AWS Kinesis Producer Retry Strategy

Pushing data to AWS Kinesis Data Streams can and does fail, especially if you do not have enough shards or your shards are not evenly balanced. Under-provisioning will usually get you the all-dreaded ProvisionedThroughputExceededException.

It's important to understand that Kinesis Streams can fail with a vast range of errors, but we are going to discuss how to avoid hitting a busy or non-available shard thus resulting in throughput errors.

Producing data to Kinesis is easily achieved with the boto3 python library (Assuming you have configured AWS with sufficient permissions):

import boto3
import json

kinesis = boto3.client('kinesis')

payloadA = { 'A Key': 'A Value' }
payloadB = { 'A Key Again': 'A Value Again'}

recordA = { 'Data': json.dumps(payloadA), 'PartitionKey': 'key1' }
recordB = { 'Data': json.dumps(payloadB), 'PartitionKey': 'key2' }

kinesis.put_records(StreamName='input_stream', Records=[recordA, recordB])

This will write 2 records as a batch to the Kinesis Stream.
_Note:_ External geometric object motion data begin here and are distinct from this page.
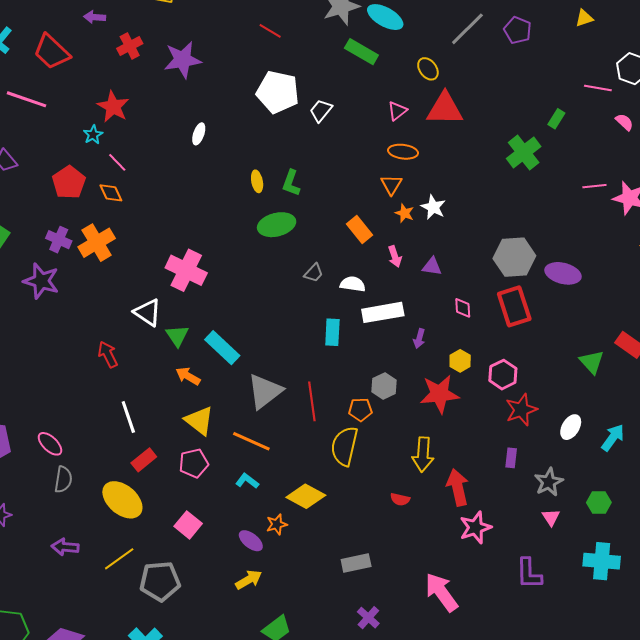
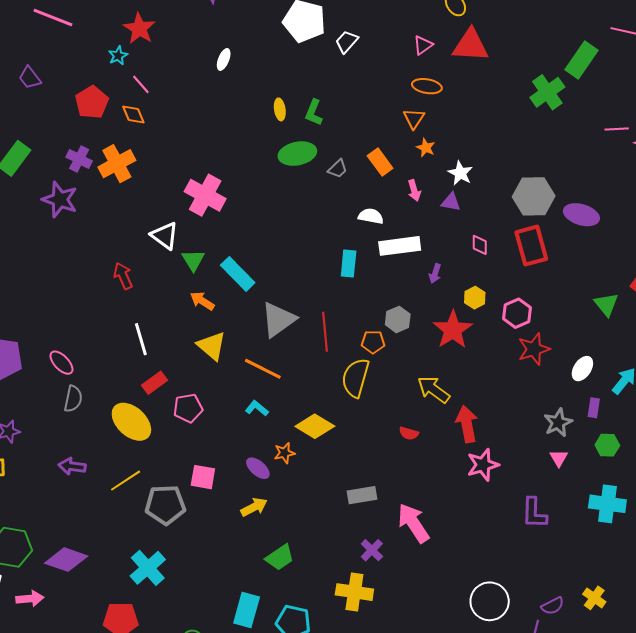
green rectangle: (556, 119) -> (582, 60), size x1.8
white star: (433, 207) -> (460, 173), moved
gray trapezoid: (314, 273) -> (338, 169), moved
red star: (439, 394) -> (453, 330), turned -30
yellow arrow: (423, 455) -> (434, 390), turned 120
purple rectangle: (511, 458) -> (594, 408), moved
pink pentagon: (194, 463) -> (188, 408), moved
pink square: (188, 525) -> (203, 477), moved, turned -32
pink arrow: (441, 592) -> (413, 523), moved

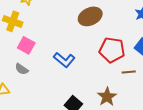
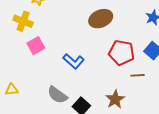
pink square: (26, 45) -> (36, 46), turned 30
gray semicircle: (22, 69) -> (57, 95), moved, size x1.5

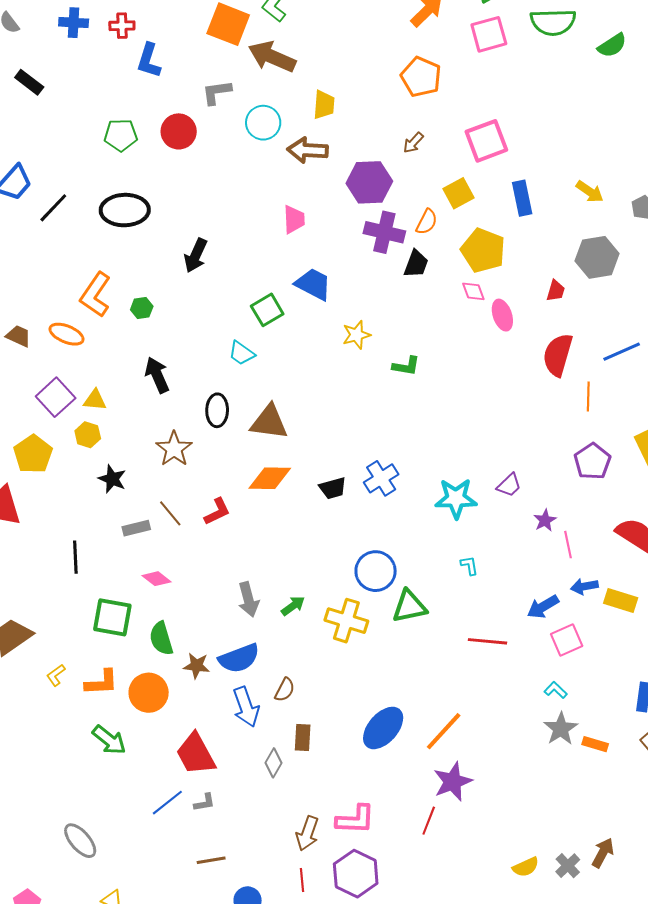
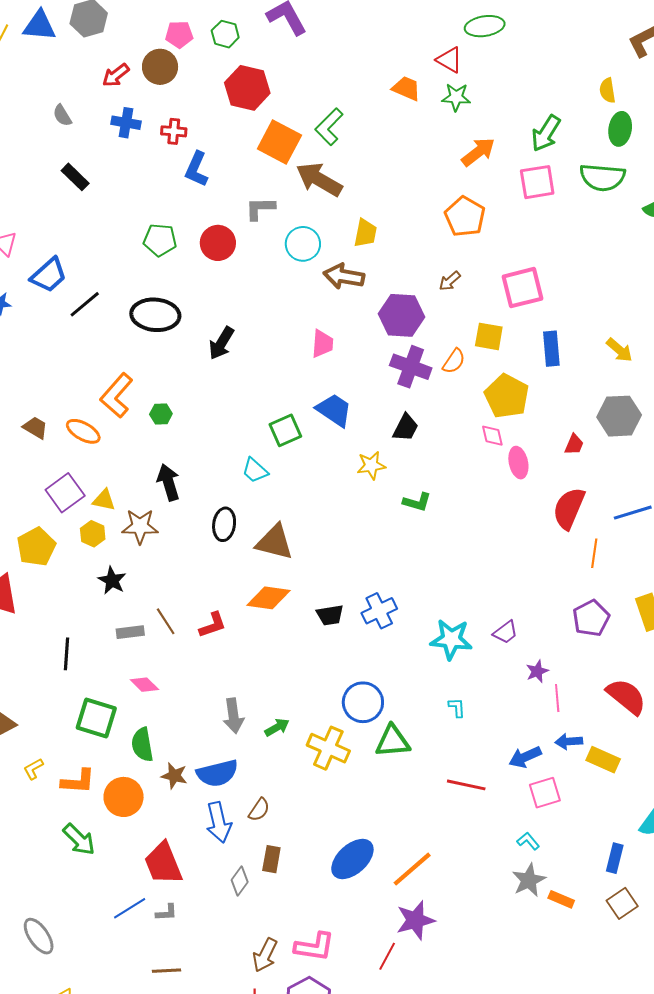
yellow square: (458, 193) -> (489, 336), turned 32
black arrow: (196, 256) -> (221, 343), moved
black trapezoid: (416, 264) -> (406, 428), moved
brown star: (174, 449) -> (140, 526), moved, turned 30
Notice the PartitionKey, which will be used by Kinesis to calculate a hash which determines to which shard (Assuming you have more than one) the record goes. It's important that you evenly balance your data, otherwise you'll find that several shards are receiving unusually high load, while others are mostly idle.

In most cases, you should be writing data to a random shard, ensuring uniform distribution of the data. This can be achieved with a good random partition key generator (Which we'll see in a few moments). As an alternative, if you have a way to evenly partition your data (Again, ensuring uniform distribution), such as if you have a batch of people data, and they are evenly distributed by gender, you can use that as the partition key.

In other cases, you want to batch records together in the same shard (extracting them together as well) for grouping reasons. This linked article covers it really well (And other cases too).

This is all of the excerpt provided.